**What the exercise asks:** Return exactly the span of lines in the following data that opens with the line containing "Fale Conosco" and closes with the line containing "nda não deslancharam". Include nothing else.

[[ Study material open ]]

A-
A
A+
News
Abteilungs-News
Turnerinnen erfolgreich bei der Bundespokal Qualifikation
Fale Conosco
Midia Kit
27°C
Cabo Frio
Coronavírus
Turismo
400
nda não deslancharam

[[ Study material closed ]]
[[ Study material open ]]

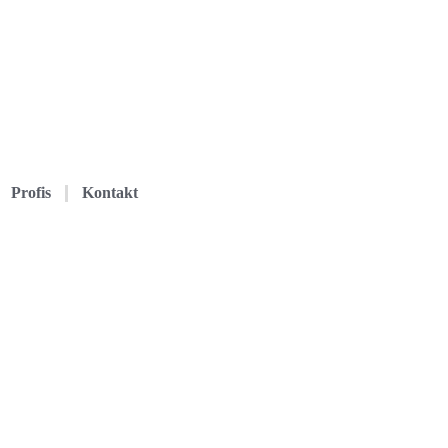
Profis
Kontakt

[[ Study material closed ]]

**Your solution:**
Fale Conosco
Midia Kit
27°C
Cabo Frio
Coronavírus
Turismo
400
nda não deslancharam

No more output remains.